In machining centers, the term "5 face machining" is always linked to "5 axis machining center ". Because the two terms are similar, one might think they are the same. However, in fact, unlike 5 axis machining centers, 5 face machining centers are not equipped with 5 axes as a prerequisite. Even so, it does not prevent it from becoming a popular type of machine tool that handles multiple machining tasks, and it can even perform drilling operations at many working stations designed with multiple automatic pellet changers (APC).
The concept of multitasking 5 face bridge type machining centers is originated from the conventional 4 axis machining center in the 20th century. Such models are especially common in automotive production lines, because components such as engine cases, cylinder shells, and joint parts are all formed from a single piece.
This particular type of machine tool brings a more reasonable cost to users, so 5 face bridge type machining centers are developing rapidly in the industry. Since then, the vertical 5 face machining center has been widely used in the processing of precision parts such as 3C consumables, or aerospace parts and medical equipment, and has made extensive contributions to industry and commerce. The structure of the bridge type for face machining is also a big help.

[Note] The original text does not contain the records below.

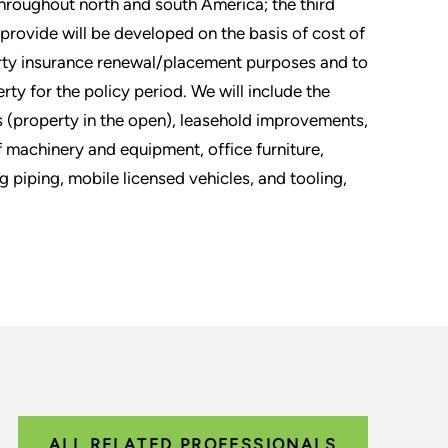
throughout north and south America; the third
 provide will be developed on the basis of cost of
erty insurance renewal/placement purposes and to
ty for the policy period. We will include the
s (property in the open), leasehold improvements,
 machinery and equipment, office furniture,
 piping, mobile licensed vehicles, and tooling,
ALL RELATED PROFESSIONALS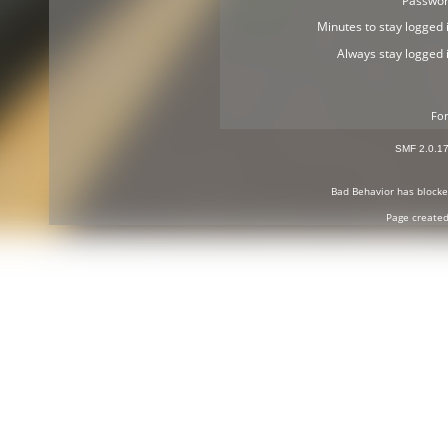
Passwor
Minutes to stay logged i
Always stay logged i
For
SMF 2.0.1
Bad Behavior
has block
Page created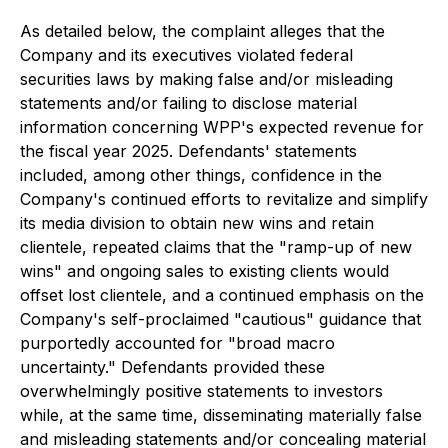
As detailed below, the complaint alleges that the
Company and its executives violated federal
securities laws by making false and/or misleading
statements and/or failing to disclose material
information concerning WPP's expected revenue for
the fiscal year 2025. Defendants' statements
included, among other things, confidence in the
Company's continued efforts to revitalize and simplify
its media division to obtain new wins and retain
clientele, repeated claims that the "ramp-up of new
wins" and ongoing sales to existing clients would
offset lost clientele, and a continued emphasis on the
Company's self-proclaimed "cautious" guidance that
purportedly accounted for "broad macro
uncertainty." Defendants provided these
overwhelmingly positive statements to investors
while, at the same time, disseminating materially false
and misleading statements and/or concealing material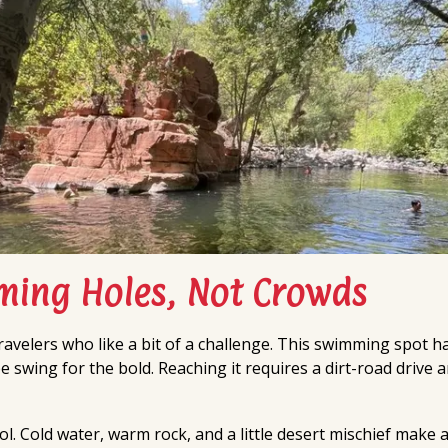
ing Holes, Not Crowds
travelers who like a bit of a challenge. This swimming spot h
 swing for the bold. Reaching it requires a dirt-road drive a
l. Cold water, warm rock, and a little desert mischief make a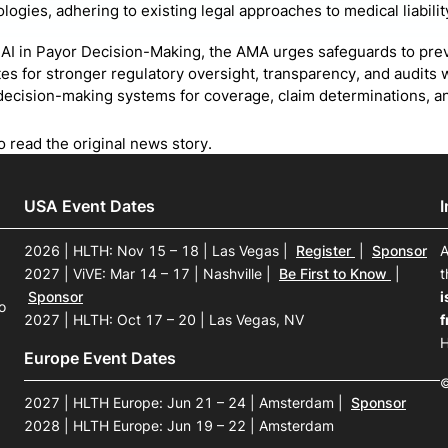
logies, adhering to existing legal approaches to medical liabilit
AI in Payor Decision-Making, the AMA urges safeguards to pre
es for stronger regulatory oversight, transparency, and audit
ecision-making systems for coverage, claim determinations, an
o read the original news story.
USA Event Dates
2026 | HLTH: Nov 15 – 18 | Las Vegas
|
Register
|
Sponsor
A
2027 | ViVE: Mar 14 – 17 | Nashville
|
Be First to Know
|
t
Sponsor
i
o
2027 | HLTH: Oct 17 – 20 | Las Vegas, NV
f
H
Europe Event Dates
©
2027 | HLTH Europe: Jun 21 – 24 | Amsterdam
|
Sponsor
2028 | HLTH Europe: Jun 19 – 22 | Amsterdam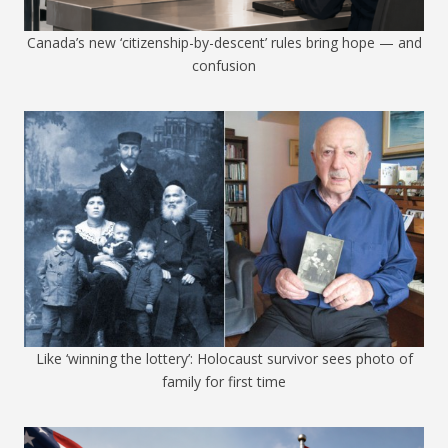
Canada’s new ‘citizenship-by-descent’ rules bring hope — and
confusion
Like ‘winning the lottery’: Holocaust survivor sees photo of
family for first time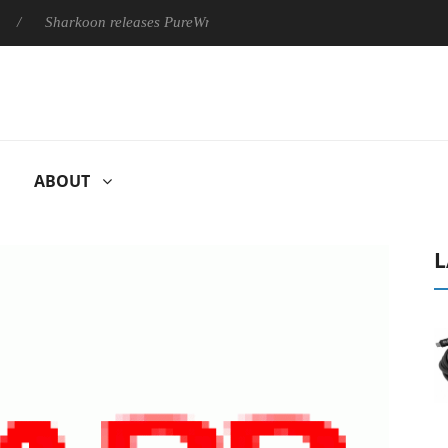
harkoon releases PureWriter W100 keyboard
Sony Launches ‘F
ABOUT
L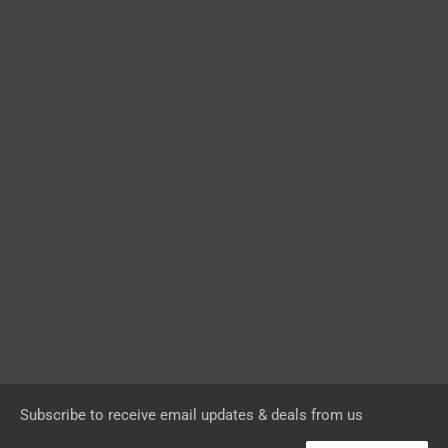
Subscribe to receive email updates & deals from us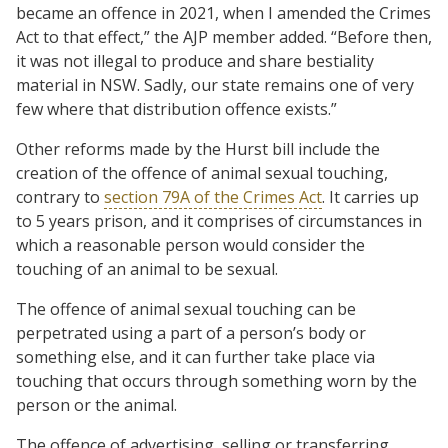
became an offence in 2021, when I amended the Crimes
Act to that effect,” the AJP member added. “Before then,
it was not illegal to produce and share bestiality
material in NSW. Sadly, our state remains one of very
few where that distribution offence exists.”
Other reforms made by the Hurst bill include the
creation of the offence of animal sexual touching,
contrary to
section 79A of the Crimes Act
. It carries up
to 5 years prison, and it comprises of circumstances in
which a reasonable person would consider the
touching of an animal to be sexual.
The offence of animal sexual touching can be
perpetrated using a part of a person’s body or
something else, and it can further take place via
touching that occurs through something worn by the
person or the animal.
The offence of advertising, selling or transferring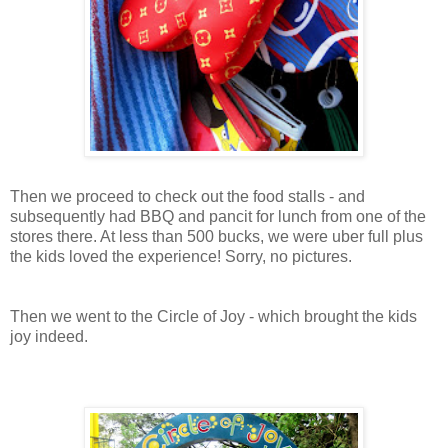
Then we proceed to check out the food stalls - and
subsequently had BBQ and pancit for lunch from one of the
stores there. At less than 500 bucks, we were uber full plus
the kids loved the experience! Sorry, no pictures.
Then we went to the Circle of Joy - which brought the kids
joy indeed.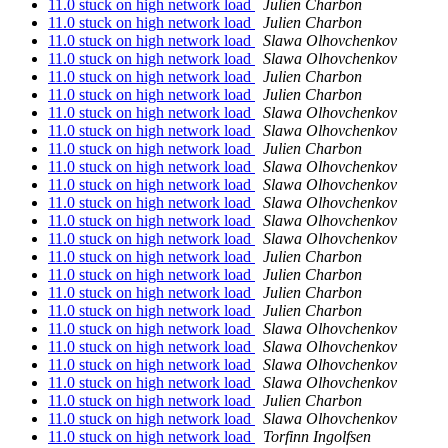
11.0 stuck on high network load
Julien Charbon
11.0 stuck on high network load
Julien Charbon
11.0 stuck on high network load
Slawa Olhovchenkov
11.0 stuck on high network load
Slawa Olhovchenkov
11.0 stuck on high network load
Julien Charbon
11.0 stuck on high network load
Julien Charbon
11.0 stuck on high network load
Slawa Olhovchenkov
11.0 stuck on high network load
Slawa Olhovchenkov
11.0 stuck on high network load
Julien Charbon
11.0 stuck on high network load
Slawa Olhovchenkov
11.0 stuck on high network load
Slawa Olhovchenkov
11.0 stuck on high network load
Slawa Olhovchenkov
11.0 stuck on high network load
Slawa Olhovchenkov
11.0 stuck on high network load
Slawa Olhovchenkov
11.0 stuck on high network load
Julien Charbon
11.0 stuck on high network load
Julien Charbon
11.0 stuck on high network load
Julien Charbon
11.0 stuck on high network load
Julien Charbon
11.0 stuck on high network load
Slawa Olhovchenkov
11.0 stuck on high network load
Slawa Olhovchenkov
11.0 stuck on high network load
Slawa Olhovchenkov
11.0 stuck on high network load
Slawa Olhovchenkov
11.0 stuck on high network load
Julien Charbon
11.0 stuck on high network load
Slawa Olhovchenkov
11.0 stuck on high network load
Torfinn Ingolfsen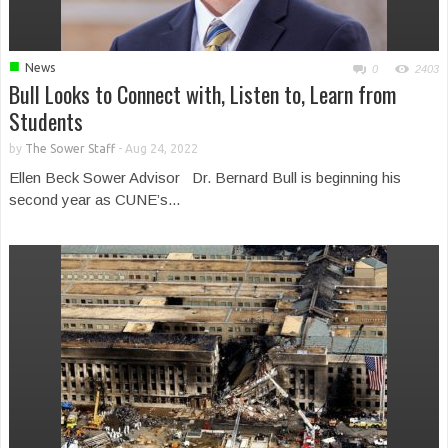
■
News
0
2403
Bull Looks to Connect with, Listen to, Learn from
Students
by
The Sower Staff
-
Aug 24, 2022
Ellen Beck Sower Advisor Dr. Bernard Bull is beginning his
second year as CUNE’s...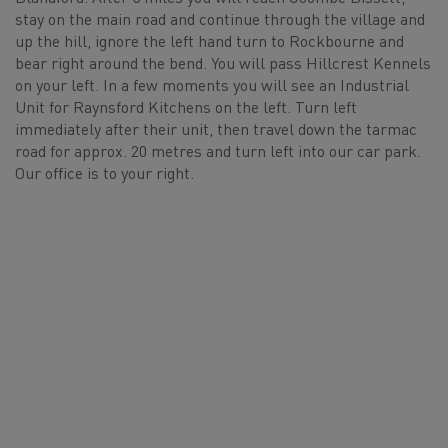
stay on the main road and continue through the village and
up the hill, ignore the left hand turn to Rockbourne and
bear right around the bend. You will pass Hillcrest Kennels
on your left. In a few moments you will see an Industrial
Unit for Raynsford Kitchens on the left. Turn left
immediately after their unit, then travel down the tarmac
road for approx. 20 metres and turn left into our car park.
Our office is to your right.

Regarding the history of machinery, the concept of machining center originated from milling machines or programmed CNC milling machines. In other words, the definition of whether a milling-based machine is a machining center or just a milling machine is still unclear.
To explain this in a simple way, there exists a wide spectrum of milling-based cutting machinery. It can also be said that the conventional manual milling machine is at one end, while the multiple axis machining centers with automation system is at the other end. There are at least three axes in the traditional machining center design, namely x, y and z axis. Both the vertical machining center and the horizontal machining center can be equipped with other axes to make the machine 5 axis or at least be capable of 5 face machining.
As important variables of the worktable, the x-axis, y-axis and z-axis can be used as two additional axes on the rotary table, which can be moved to two new working dimensions, so that cutting at multiple angles can be achieved. One might wonder how to distinguish them?
Among all classifications of machining centers, there are three main structural frameworks for 5 axis machine tools. In this article, we will introduce as follows.
They are swing head type, where a single swing head is the type that can realize most 5 axis machining, such as angle machining. This type of machine and other 5 axis machining center, such as four plus one type or three plus two type, are considered convenient. The latter two machining center types have more practical advantages due to the existing three axes arrangement.
Speaking of the existing three axes arrangement, the so-called three axes arrangement means that the machining center must be designed with at least three axes, namely x, y and z axes. And it can be equipped with additional axes in both vertical and horizontal structures.
There are many types in the machining center inventory. As one of the classic but always useful types in the machining center series, the bridge type machining center is a highly developed machine tool that can handle heavy duty precision machining tasks. Large and hard work pieces can be completed at one stop without the need to move the work pieces between machines with different functions during processing.
In the initial stage when the machine tool industry was still progressing slowly, in the middle of the last century, milling machines developed into machining centers. Since then, this particular type of machine tool has developed well in the industry. Machining centers are widely used in various industries and have made great contributions to global industries with their versatility.
The milling process of the bridge type machining center is derived from the milling machine. Just like the ordinary milling machine, the machining process is to advance the spinning tools into one or more work pieces to remove the work piece material.